Les résultats du questionnaire sont ensuite présentés sur le site public des Art Testers sous forme de graphiques animés. Sous le titre « Quels sentiments l’art t’a-t-il inspiré ? » figure une image de cœur hachurée de zones de différentes couleurs correspondant chacune à une réponse distincte, par exemple « le bonheur », « l’indifférence » ou « la paix », à quoi s’ajoute le pourcentage de réponses correspondant.

Les écoliers ont aussi la possibilité d’écrire des commentaires complémentaires, qui peuvent aller de « J’ai vraiment adoré » à « Je me suis endormi » : quelle qu’en soit la teneur, ces précisions ne manquent pas d’intérêt pour le lecteur.

Siiri Oinonen espère que les institutions et autres espaces artistiques qui participent au projet utiliseront ce retour d’expérience pour la programmation de leurs futurs événements. « L’une des finalités de l’art est de soulever des questionnements, de nous permettre de ressentir des émotions nouvelles et de nous ouvrir à des pensées nouvelles », note-t-elle. « Ces événements artistiques ciblent essentiellement un public adulte.
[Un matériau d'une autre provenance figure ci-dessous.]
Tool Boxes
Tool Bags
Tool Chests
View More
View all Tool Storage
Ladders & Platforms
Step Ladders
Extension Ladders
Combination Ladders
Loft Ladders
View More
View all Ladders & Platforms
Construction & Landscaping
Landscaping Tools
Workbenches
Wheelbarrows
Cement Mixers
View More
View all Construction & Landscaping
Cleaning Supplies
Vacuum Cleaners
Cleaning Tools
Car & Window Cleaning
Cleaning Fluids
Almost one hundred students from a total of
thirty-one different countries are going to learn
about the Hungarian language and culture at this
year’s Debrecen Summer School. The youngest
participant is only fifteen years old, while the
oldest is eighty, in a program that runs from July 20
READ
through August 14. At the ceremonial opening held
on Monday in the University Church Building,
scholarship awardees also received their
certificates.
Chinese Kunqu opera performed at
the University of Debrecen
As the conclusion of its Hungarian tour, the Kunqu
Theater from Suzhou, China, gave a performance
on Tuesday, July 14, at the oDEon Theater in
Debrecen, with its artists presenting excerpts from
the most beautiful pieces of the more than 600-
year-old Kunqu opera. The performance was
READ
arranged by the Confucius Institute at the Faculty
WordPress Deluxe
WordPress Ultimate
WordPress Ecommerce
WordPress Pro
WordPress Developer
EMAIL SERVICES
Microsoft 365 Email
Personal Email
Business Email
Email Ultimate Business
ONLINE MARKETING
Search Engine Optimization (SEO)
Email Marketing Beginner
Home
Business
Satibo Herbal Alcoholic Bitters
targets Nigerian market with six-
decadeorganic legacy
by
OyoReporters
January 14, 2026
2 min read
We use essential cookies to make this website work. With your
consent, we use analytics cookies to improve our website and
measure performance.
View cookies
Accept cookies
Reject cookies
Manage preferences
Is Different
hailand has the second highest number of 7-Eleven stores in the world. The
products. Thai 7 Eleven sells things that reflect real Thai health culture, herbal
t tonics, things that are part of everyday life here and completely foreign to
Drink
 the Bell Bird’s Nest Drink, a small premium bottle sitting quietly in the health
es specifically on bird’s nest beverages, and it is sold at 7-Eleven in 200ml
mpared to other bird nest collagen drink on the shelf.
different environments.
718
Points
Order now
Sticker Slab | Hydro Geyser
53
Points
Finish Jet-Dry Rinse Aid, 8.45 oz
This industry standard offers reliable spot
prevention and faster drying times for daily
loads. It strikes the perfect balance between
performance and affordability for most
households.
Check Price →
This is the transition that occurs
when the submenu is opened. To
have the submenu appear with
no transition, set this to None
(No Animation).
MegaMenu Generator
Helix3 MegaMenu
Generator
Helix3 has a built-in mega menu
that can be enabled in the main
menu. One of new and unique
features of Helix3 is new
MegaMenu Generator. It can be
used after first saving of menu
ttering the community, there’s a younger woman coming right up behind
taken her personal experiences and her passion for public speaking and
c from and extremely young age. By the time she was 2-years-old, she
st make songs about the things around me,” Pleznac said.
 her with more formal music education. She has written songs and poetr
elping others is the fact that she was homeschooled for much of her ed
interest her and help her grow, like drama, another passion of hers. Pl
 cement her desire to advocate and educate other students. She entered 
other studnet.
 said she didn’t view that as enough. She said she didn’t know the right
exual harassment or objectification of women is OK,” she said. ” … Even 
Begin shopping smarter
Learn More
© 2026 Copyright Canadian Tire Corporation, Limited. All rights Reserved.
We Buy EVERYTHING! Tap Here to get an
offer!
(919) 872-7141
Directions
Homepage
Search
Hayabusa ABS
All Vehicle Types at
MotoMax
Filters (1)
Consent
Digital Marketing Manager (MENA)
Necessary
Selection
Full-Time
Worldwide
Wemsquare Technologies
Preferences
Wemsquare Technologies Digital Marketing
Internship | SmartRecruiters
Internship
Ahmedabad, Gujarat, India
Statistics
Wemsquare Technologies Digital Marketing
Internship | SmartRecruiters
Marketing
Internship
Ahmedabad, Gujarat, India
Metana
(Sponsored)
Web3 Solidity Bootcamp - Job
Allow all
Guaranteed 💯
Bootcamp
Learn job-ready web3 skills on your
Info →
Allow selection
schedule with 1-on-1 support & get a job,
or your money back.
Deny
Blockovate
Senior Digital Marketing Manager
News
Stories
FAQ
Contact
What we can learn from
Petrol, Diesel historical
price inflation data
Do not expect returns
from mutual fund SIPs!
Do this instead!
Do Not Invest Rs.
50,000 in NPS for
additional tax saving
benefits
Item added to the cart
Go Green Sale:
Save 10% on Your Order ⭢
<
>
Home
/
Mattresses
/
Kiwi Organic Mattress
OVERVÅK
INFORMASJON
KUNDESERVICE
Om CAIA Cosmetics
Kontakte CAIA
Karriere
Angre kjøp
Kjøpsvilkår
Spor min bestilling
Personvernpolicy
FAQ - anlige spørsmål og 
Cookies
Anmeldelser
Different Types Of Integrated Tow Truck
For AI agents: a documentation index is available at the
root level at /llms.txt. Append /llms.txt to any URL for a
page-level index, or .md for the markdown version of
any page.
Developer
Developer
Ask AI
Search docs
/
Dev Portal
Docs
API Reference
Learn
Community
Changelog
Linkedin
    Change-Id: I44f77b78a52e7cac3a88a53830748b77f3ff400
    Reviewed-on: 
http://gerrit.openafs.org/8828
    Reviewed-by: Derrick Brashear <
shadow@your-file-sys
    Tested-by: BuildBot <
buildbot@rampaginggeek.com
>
Nous nous assurons bien entendu au préalable que le thème abordé soit compatible avec la sensibilité d’adolescents scolarisés en huitième, même si nous ne voulons pas non plus de spectacles ou d’événements à l’eau de rose pour ces jeunes. Nous souhaitons leur lancer une sorte de défi, tout en favorisant chez eux l’émergence d’une attitude consistant à aller par eux-mêmes à la rencontre de l’art. »

Aada, Jenna et Pihla disent toutes le plus grand bien du projet Art Testers. « J’apprécie vraiment beaucoup les arts et je voudrais que les autres jeunes aient eux aussi la chance de découvrir la création artistique », souligne Jenna.